La plupart des femmes mentionnées sont d'ailleurs amputées de leur nom de famille et sans cesse ramenées à leur physique. L'entrepreneuse Hapsatou Sy est décrite comme "la jolie jeune femme noire aux cheveux longs frisottés", Marine Le Pen "vêtue d’un strict pantalon-veste, perchée sur de hauts talons, seule concession à sa part féminine". À ces descriptions, sont accolés des adjectifs péjoratifs. "Pas un jour sans qu’Assa Traoré n’étale sa tignasse de jais et ses escarpins Louboutin", écrit Eric Zemmour, quand, selon lui, "Christiane Taubira plastronne avec son lyrisme de parvenue littéraire"

Etre une femme noire lui donne deux arguments imparables, et la dispense d’un plus grand effort."- Eric Zemmour, à propos de Sibeth Ndiaye

Le souverainiste fait également une fixette sur l'ancienne porte-parole du gouvernement Sibeth Ndiaye. "Son grand-père fut un de ces tirailleurs sénégalais qui donnèrent vie pour la France ; ses parents se battirent pour ne plus être soumis à la France ; leur fille acquiert administrativement la nationalité française, mais impose à son pays d’adoption son imaginaire africain et islamique. Il serait inutile de faire ces observations à Sibeth, qu’elle balaierait avec un mépris condescendant. ‘Raciste’, ‘sexiste’, on connaît d’avance ses répliques convenues. Être une femme noire lui donne deux arguments imparables, et la dispense d’un plus grand effort", estime Eric Zemmour.

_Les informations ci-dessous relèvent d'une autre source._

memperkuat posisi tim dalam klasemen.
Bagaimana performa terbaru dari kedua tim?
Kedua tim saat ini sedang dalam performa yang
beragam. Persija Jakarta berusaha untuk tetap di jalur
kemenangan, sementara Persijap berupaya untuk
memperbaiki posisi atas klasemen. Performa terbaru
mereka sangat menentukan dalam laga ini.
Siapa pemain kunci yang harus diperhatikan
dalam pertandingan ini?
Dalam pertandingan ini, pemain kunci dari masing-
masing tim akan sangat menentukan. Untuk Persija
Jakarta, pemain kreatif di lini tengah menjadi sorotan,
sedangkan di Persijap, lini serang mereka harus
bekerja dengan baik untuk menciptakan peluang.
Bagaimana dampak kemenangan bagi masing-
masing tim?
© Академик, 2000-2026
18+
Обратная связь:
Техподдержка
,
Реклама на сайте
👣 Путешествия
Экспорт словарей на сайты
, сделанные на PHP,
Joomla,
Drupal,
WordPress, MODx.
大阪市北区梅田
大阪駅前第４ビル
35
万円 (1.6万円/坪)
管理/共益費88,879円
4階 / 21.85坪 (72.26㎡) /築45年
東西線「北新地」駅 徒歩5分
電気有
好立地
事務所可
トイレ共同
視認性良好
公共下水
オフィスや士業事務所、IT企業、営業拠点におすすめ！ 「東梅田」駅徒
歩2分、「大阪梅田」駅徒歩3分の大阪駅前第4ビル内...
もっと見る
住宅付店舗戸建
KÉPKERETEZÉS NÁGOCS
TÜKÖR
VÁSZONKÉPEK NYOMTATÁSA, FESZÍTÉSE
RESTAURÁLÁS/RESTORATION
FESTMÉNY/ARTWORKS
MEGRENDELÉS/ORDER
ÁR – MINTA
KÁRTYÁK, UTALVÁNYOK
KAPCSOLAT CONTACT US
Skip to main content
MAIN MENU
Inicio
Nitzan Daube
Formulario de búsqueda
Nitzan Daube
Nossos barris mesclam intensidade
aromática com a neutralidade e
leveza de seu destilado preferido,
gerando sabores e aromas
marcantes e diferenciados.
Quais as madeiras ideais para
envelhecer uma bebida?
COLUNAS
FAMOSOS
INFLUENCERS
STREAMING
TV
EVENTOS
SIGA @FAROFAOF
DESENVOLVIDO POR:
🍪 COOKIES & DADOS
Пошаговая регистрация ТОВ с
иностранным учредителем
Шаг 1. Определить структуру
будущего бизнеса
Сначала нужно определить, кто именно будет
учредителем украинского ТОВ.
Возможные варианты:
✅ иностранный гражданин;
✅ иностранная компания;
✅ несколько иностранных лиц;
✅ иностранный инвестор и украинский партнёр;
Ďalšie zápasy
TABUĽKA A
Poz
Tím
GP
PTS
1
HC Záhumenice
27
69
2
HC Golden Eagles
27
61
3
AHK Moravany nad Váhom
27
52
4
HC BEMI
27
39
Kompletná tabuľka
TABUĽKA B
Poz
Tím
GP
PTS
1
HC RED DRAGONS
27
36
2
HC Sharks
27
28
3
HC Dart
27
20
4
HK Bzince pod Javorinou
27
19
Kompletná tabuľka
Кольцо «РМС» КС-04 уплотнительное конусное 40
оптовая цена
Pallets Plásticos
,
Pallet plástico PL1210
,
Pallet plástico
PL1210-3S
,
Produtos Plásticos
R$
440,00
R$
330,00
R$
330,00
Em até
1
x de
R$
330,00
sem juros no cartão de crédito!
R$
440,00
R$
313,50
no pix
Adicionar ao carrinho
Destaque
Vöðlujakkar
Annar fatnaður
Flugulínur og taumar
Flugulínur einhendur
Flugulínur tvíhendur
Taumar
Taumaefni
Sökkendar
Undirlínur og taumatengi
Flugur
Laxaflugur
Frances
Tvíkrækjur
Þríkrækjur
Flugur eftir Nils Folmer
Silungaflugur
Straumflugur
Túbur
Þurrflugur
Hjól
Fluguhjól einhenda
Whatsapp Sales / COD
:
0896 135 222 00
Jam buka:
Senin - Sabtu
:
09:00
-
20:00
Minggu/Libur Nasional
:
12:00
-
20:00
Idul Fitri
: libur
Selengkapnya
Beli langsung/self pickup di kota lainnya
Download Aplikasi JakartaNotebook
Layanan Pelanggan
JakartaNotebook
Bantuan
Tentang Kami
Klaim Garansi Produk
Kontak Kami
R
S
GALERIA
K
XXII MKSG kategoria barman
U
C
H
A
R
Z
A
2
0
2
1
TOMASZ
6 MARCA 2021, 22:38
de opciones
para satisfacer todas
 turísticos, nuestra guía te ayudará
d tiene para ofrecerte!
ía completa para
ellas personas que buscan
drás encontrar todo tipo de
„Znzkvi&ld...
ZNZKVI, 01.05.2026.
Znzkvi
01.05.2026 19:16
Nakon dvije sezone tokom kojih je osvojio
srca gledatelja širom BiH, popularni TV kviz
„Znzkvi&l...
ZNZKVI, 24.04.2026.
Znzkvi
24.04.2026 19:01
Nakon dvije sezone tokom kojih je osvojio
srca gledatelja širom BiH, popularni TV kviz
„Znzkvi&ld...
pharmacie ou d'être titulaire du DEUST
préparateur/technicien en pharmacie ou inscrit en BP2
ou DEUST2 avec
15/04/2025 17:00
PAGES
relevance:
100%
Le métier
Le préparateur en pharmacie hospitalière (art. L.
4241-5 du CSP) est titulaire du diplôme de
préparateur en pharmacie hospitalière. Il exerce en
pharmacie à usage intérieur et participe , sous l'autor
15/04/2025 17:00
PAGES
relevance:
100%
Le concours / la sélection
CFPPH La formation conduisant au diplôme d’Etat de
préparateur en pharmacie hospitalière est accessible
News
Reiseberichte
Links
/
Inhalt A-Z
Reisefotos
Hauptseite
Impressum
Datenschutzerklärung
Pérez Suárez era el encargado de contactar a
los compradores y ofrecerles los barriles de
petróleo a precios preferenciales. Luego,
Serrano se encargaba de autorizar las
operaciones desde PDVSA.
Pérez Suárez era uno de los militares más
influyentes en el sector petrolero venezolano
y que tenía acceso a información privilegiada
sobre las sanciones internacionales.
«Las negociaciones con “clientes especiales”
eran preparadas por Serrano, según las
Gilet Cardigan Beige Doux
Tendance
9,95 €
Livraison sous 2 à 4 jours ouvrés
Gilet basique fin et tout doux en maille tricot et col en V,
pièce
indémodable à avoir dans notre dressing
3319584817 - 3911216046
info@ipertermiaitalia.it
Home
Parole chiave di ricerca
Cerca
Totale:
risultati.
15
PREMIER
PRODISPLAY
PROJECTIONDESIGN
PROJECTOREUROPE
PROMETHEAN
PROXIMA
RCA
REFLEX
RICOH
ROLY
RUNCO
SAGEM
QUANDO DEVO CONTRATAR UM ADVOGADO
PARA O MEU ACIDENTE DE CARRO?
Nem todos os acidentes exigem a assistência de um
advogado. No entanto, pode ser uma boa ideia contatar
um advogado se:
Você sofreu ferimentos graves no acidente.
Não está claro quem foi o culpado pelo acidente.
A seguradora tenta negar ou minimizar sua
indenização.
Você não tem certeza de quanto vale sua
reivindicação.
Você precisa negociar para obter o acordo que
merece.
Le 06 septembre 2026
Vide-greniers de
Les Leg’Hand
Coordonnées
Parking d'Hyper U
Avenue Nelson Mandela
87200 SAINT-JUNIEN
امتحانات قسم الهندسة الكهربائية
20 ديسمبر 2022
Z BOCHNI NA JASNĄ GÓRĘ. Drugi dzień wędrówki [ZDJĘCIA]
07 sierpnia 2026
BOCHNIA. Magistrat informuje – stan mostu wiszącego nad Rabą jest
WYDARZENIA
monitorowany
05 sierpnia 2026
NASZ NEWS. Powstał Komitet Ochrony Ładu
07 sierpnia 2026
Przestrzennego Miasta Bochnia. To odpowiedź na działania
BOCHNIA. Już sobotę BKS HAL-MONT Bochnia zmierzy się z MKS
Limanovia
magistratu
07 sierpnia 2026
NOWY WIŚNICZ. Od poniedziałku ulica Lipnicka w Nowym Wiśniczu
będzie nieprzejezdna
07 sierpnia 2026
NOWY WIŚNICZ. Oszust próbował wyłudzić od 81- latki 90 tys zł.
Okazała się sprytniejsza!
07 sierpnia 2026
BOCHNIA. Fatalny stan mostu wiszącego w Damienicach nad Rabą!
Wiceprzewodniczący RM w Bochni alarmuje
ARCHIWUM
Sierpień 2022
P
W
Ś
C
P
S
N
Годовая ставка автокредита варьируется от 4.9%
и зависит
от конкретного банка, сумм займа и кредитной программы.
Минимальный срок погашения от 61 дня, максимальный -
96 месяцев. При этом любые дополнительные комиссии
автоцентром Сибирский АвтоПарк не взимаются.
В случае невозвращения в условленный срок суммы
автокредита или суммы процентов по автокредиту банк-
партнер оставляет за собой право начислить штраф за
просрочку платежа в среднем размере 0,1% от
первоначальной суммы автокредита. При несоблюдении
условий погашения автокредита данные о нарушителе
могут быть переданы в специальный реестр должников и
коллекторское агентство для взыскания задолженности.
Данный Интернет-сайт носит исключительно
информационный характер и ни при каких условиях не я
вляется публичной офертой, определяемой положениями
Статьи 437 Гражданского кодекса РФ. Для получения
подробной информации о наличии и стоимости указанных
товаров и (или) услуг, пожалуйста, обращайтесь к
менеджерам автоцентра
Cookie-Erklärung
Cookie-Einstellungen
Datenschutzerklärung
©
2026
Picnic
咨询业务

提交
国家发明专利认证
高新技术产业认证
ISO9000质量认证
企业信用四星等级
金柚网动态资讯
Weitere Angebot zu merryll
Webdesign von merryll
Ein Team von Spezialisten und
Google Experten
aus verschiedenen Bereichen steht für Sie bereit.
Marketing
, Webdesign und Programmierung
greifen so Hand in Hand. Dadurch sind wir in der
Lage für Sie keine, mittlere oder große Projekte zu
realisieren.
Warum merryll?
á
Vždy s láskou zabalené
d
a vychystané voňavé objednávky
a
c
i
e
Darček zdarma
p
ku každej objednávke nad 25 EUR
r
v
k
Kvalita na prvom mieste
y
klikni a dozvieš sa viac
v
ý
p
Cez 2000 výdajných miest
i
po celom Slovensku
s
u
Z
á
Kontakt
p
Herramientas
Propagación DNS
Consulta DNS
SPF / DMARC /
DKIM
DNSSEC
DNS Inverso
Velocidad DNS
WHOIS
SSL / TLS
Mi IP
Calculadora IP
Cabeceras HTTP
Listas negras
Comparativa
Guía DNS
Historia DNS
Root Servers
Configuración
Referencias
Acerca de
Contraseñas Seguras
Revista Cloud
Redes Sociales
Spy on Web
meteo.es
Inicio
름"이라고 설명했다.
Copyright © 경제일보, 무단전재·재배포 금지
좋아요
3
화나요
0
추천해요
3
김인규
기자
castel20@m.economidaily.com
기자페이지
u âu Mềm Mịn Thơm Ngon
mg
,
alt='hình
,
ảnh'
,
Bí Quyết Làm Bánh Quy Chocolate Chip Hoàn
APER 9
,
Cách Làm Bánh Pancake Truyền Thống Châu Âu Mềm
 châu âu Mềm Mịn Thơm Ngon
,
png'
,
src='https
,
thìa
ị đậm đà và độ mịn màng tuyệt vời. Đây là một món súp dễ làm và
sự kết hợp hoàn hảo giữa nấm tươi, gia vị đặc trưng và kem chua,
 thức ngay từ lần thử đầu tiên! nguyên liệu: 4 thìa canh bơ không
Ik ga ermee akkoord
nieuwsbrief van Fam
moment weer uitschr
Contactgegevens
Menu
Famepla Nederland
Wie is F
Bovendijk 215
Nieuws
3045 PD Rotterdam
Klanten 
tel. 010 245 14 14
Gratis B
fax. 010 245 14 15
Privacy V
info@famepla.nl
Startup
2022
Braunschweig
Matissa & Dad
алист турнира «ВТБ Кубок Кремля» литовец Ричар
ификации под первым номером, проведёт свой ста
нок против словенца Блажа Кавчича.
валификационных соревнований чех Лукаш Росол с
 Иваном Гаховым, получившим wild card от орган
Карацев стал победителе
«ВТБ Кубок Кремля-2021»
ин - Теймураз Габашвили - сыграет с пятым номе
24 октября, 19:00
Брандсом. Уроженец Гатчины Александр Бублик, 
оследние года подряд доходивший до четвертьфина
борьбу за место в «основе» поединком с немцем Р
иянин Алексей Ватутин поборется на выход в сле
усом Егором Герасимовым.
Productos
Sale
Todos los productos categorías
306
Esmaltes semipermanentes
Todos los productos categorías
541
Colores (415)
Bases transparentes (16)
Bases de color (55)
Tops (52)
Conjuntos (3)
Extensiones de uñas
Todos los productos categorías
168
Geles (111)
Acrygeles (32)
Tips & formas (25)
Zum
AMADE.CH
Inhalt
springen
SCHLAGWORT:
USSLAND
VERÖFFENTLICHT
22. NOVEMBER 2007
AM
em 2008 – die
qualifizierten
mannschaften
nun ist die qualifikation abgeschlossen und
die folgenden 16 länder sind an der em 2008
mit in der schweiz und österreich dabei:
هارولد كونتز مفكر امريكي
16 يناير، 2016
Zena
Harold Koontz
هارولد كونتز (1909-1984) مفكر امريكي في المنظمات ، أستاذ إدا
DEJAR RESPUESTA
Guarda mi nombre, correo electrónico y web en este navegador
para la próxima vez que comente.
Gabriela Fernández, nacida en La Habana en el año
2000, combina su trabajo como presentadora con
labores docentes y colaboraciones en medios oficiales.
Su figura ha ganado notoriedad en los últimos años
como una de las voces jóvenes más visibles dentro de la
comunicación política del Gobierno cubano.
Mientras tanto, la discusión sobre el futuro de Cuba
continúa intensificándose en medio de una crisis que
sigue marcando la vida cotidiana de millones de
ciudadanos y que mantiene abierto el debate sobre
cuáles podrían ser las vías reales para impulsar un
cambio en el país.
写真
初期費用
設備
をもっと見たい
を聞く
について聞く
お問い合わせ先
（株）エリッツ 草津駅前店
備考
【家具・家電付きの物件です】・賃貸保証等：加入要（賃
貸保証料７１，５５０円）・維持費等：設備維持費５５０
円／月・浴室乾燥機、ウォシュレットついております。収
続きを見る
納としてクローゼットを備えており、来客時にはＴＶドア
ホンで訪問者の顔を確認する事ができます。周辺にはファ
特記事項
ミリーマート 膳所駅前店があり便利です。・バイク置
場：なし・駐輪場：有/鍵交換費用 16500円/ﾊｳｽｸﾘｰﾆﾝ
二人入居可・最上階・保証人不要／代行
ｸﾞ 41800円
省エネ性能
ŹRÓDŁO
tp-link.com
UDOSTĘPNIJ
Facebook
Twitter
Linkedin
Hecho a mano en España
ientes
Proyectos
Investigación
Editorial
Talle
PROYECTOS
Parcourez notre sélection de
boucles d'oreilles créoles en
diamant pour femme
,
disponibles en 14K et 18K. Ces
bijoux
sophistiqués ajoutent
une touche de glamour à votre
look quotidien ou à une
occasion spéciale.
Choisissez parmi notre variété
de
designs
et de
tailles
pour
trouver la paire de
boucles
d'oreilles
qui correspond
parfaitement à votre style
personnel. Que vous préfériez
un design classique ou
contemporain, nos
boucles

Page 179, il évoque son procès pour diffamation et provocation à la haine raciale survenu en janvier 2011. Dans des termes qui rappellent ceux qu'il a déjà formulé sur la capacité des femmes à abîmer le pouvoir, le journaliste fait ce commentaire à propos de la présidente du tribunal, de la procureure et des avocates de ses accusateurs (qu'il énumère toutes au masculin) : "Sous leur robe noire en guise d’uniforme prestigieux d’une autre époque, elles portent des vêtements de médiocre qualité à l’étoffe fatiguée, sont coiffées à la hâte, maquillées sans soin ; tout dans leur silhouette, dans leurs attitudes, leur absence d’élégance, dégage un je-ne-sais-quoi de négligé, de laisser-aller, de manque de goût. On voit au premier coup d’œil que ces métiers – effet ou cause de la féminisation – ont dégringolé les barreaux de l’échelle sociale. Il flotte une complicité entre elles, proximité de sexe et de classe."  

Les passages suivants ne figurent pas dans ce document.